The savings that would have occurred had the new structure been in place for 2018 are in line with figures the manager, which is owned by Canada-listed NorthWest Healthcare Properties REIT, provided in April when it announced the proposed changes.

Under the changes, instead of collecting 0.75 percent of Vital's gross assets as fees, NorthWest will collect only 0.65 percent on the first $1 billion of assets and then declining percentages as Vital's assets increase, down to 0.4 percent of assets above $3 billion.

Vital's gross assets at June 30 were $1.93 billion.

The incentive fee will change from 10 percent of the average annual increase in Vital's gross assets to 10 percent of any increase in net tangible assets but with a three-year "highwater mark." That means the increase in NTA will have to exceed the highest NTA on the last business day for the previous three financial years.

"In essence, this means that, unlike the current fee regime, the manager will not be paid an incentive fee in a year where NTA grows if it is still below where it was on the last business day of the past three financial years," the notice of meeting says.

Other fees that weren't specified in the trust deed but were charged routinely will now be spelt out and include property management fees, rent review fees, acquisition fees, leasing fees, development management fees and project management fees.

The changes in fees would have increased Vital's net distributable income by 58 cents per unit, or 5.1 percent, in 2018 and by 48 cents per unit, or 4.1 percent, in 2019.

If approved by 75 percent of units voted, the new fee structure will be backdated to April 1. If the proposal succeeds, it will also remove from the trust deed NorthWest's power to fire independent directors at will.

The manager's board currently has two NorthWest representatives and two independent directors, Graham Stuart and Andrew Evans. The latter will be up for re-election at the AGM.

NorthWest will be barred from voting its 24.9 percent of Vital units on the fees resolution but it will be able to vote on Evans' re-election, which will be an ordinary resolution requiring only 50 percent of units voted to succeed.

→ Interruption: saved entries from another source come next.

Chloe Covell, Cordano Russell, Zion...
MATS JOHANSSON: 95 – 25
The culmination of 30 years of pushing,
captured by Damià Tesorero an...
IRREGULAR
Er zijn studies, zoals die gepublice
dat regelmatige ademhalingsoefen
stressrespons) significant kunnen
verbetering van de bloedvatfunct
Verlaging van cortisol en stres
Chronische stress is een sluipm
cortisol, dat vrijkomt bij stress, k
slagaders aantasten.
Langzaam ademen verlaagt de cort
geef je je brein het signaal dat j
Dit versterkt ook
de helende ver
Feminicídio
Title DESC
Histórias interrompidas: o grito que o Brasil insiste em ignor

As the voting results at last year's annual meeting showed, allowing NorthWest to vote on ordinary resolutions makes the outcome NorthWest desires almost certain.

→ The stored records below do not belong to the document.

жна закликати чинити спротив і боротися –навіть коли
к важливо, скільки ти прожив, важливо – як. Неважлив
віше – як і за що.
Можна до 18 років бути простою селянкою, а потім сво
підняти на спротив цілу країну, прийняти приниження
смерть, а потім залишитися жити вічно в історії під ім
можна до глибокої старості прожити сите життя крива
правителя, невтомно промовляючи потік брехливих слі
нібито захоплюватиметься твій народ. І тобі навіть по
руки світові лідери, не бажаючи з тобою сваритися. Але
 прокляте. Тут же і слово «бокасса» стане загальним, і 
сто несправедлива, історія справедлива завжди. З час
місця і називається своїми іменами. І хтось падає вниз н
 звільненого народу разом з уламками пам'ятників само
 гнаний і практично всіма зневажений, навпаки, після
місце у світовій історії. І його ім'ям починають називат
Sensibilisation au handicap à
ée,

Rebel investors had proposed the appointment of Paul Mead as a director but he only received 32.6 percent of the votes cast. However, if NorthWest had been unable to vote its units, Mead would have been elected with 54.8 percent of the vote.

Three of five other resolutions the rebels proposed did actually pass, even with NorthWest voting, but they were non-binding on the manager.

Two of the three that passed related to the manager's fees, in particular wanting the percentage fees to reduce as Vital's assets rise. The other was aimed at ending NorthWest's ability to fire independent directors at will so, in a sense, the rebels will have achieved at least some of their aims if the first resolution at this year's meeting is passed.

Acting chief executive of the manager, Miles Wentworth, says the management company has changed "remarkably from what it was last year," and that it would like to put the controversy behind it – "we're trying to put a line in the sand."

The manager is now focusing on earnings accretion and lifting Vital's value, Wentworth says.

The notice of meeting includes an independent assurance report from Deloitte, which essentially verifies that the manager has done its sums correctly, but it doesn't include the EY report the board commissioned to review the fee structure.

The meeting will be the meeting of the management company, not Vital's, since it has no officers or board, but Vital unitholders still get to vote on the management company's board and fees.

Vital units closed yesterday at $2.69 and have risen from $2.12 on May 9, the day before NorthWest announced Vital would not be participating in the purchase of Healthscope properties, a transaction the rebel investors had opposed.